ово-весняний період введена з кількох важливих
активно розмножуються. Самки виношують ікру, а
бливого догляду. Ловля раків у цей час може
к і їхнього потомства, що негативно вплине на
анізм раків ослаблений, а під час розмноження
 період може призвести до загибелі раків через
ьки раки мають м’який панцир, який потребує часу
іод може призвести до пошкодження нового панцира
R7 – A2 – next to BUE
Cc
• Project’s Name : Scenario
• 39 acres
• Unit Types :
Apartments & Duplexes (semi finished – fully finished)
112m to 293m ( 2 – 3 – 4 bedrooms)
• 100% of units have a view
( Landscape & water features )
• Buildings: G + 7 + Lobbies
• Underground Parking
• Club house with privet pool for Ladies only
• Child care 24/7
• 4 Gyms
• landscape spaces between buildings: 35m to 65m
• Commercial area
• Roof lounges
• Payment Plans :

--

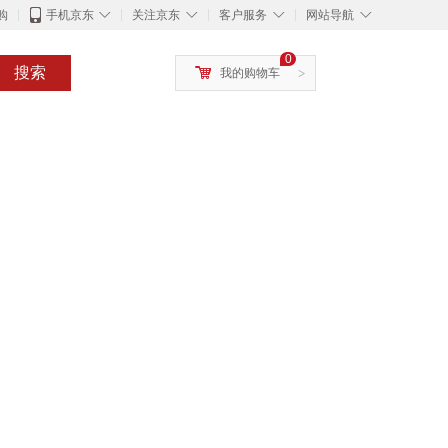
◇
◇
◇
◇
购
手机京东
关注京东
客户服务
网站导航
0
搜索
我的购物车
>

*EXERCISE*:
Retype exactly the lines above, from the one with "ово-весняний період введена" through the one with "112m to 293m ( 2 – 3 – 4 bedrooms)", inclusive.

*REPLY TO THE EXERCISE*:
ово-весняний період введена з кількох важливих
активно розмножуються. Самки виношують ікру, а
бливого догляду. Ловля раків у цей час може
к і їхнього потомства, що негативно вплине на
анізм раків ослаблений, а під час розмноження
 період може призвести до загибелі раків через
ьки раки мають м’який панцир, який потребує часу
іод може призвести до пошкодження нового панцира
R7 – A2 – next to BUE
Cc
• Project’s Name : Scenario
• 39 acres
• Unit Types :
Apartments & Duplexes (semi finished – fully finished)
112m to 293m ( 2 – 3 – 4 bedrooms)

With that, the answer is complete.